I'm importing data from csv to InfluxDB through a Django Rest Framework API endpoint.
The relevant part of the viewset:
if request.method == "PUT":
measurements = InputMeasurementSerializer(data=request.data, many=True)
measurements.is_valid(raise_exception=True)
The serializer:
class InputMeasurementSerializer(serializers.Serializer):
value = serializers.FloatField()
time = serializers.DateTimeField(input_formats=[
"%Y-%m-%d_%H:%M:%S", ...])
The input data is in the form of time value paires for every 15 minutes:
time,value
2021.04.11 00:00:00,0.172
2021.04.11 00:15:00,0.76
2021.04.11 00:30:00,0.678
2021.04.11 00:45:00,1.211
It works fine for all dates, except for the time values on the 28.03.2021 between 02:00-03:00 and on the 25.10.2020 between 02:00-03:00 it throws the exception: Invalid datetime for the timezone "Europe/Budapest".

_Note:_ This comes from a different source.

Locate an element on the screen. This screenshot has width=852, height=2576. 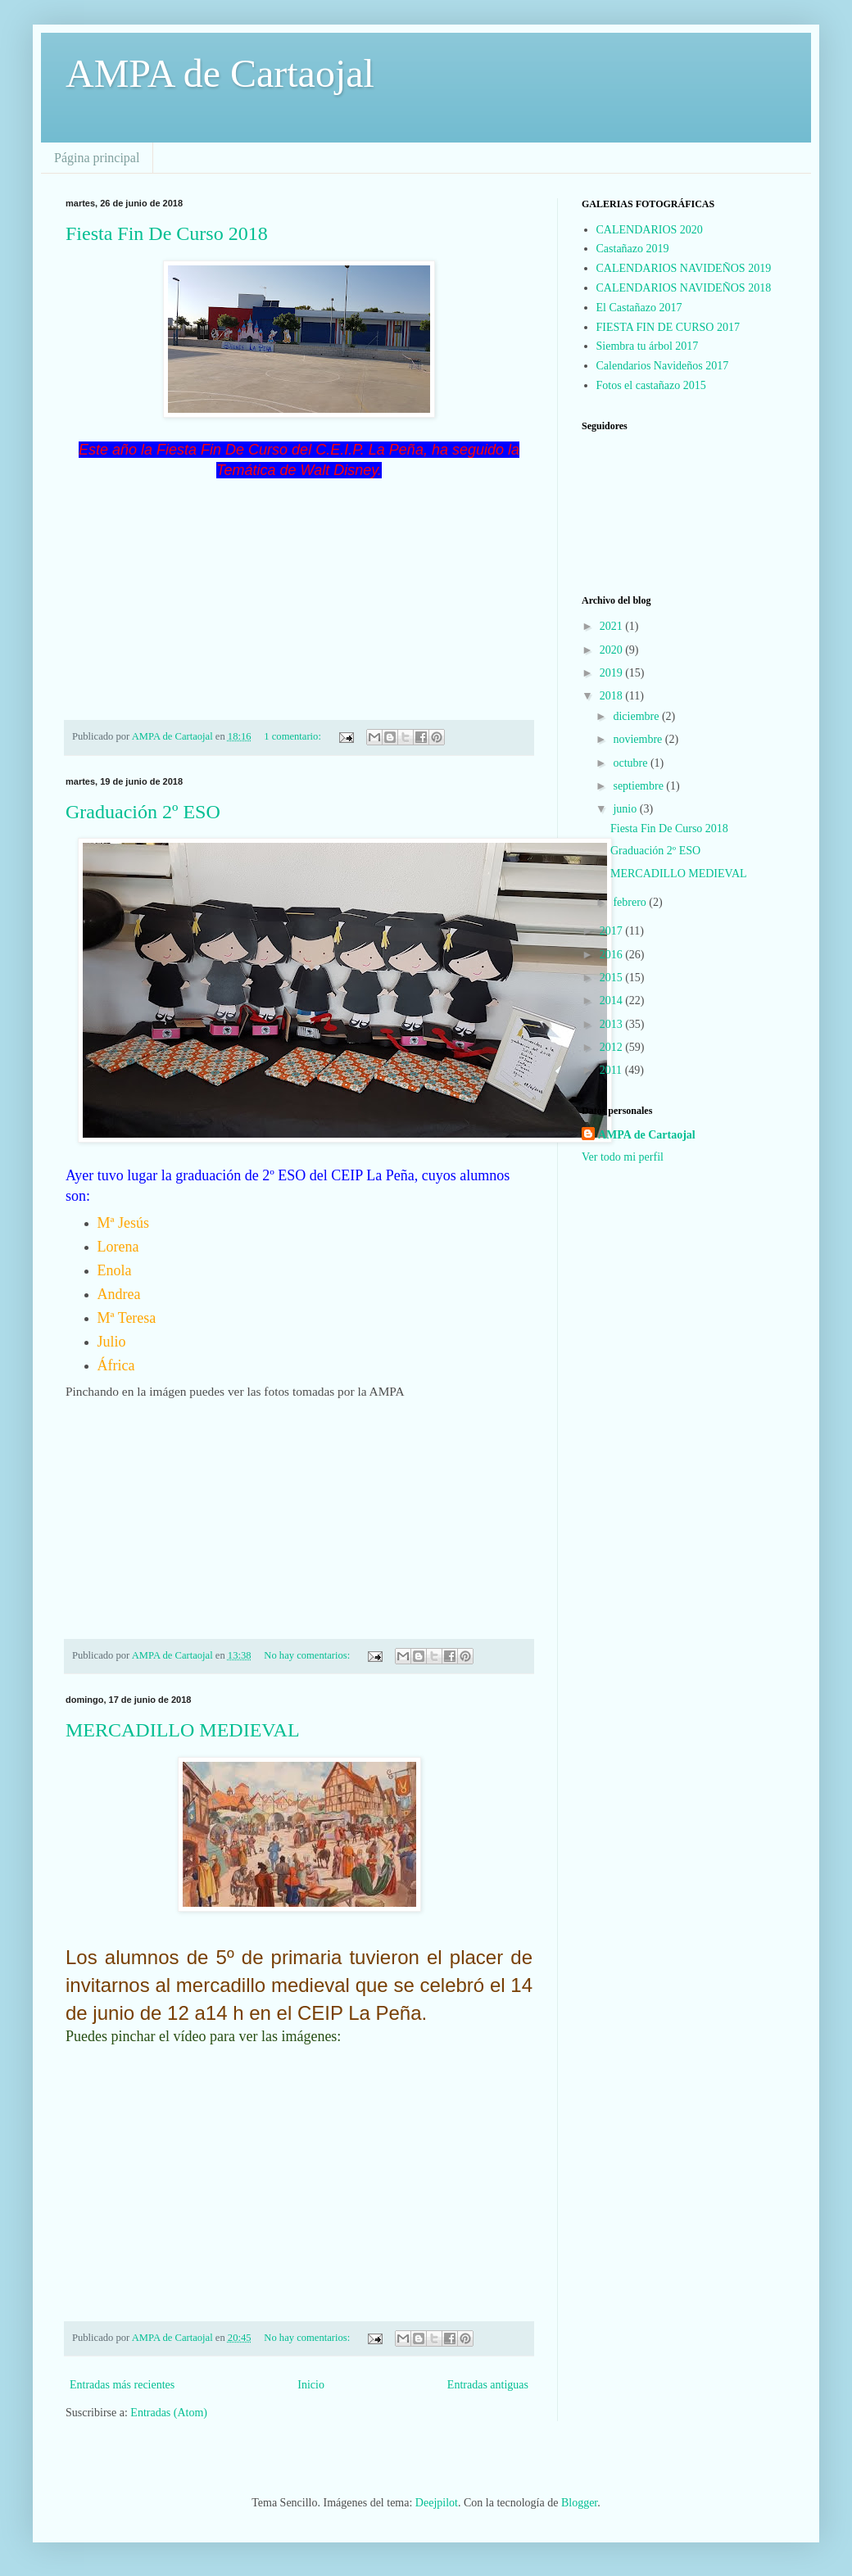 2018 is located at coordinates (613, 696).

Could be related to the time setting because of the daylight saving - but I don't see how exactly. Has anyone any clue what could be the problem here?
In my settings.py:
TIME_ZONE = 'Europe/Budapest'
USE_TZ = True
It indeed is because of the daylight savings, explained in the documentation
Even if your website is available in only one time zone, it’s still good practice to store data in UTC in your database. The main reason is Daylight Saving Time (DST). Many countries have a system of DST, where clocks are moved forward in spring and backward in autumn. If you’re working in local time, you’re likely to encounter errors twice a year, when the transitions happen. (The pytz documentation discusses these issues in greater detail.) This probably doesn’t matter for your blog, but it’s a problem if you over-bill or under-bill your customers by one hour, twice a year, every year. The solution to this problem is to use UTC in the code and use local time only when interacting with end users.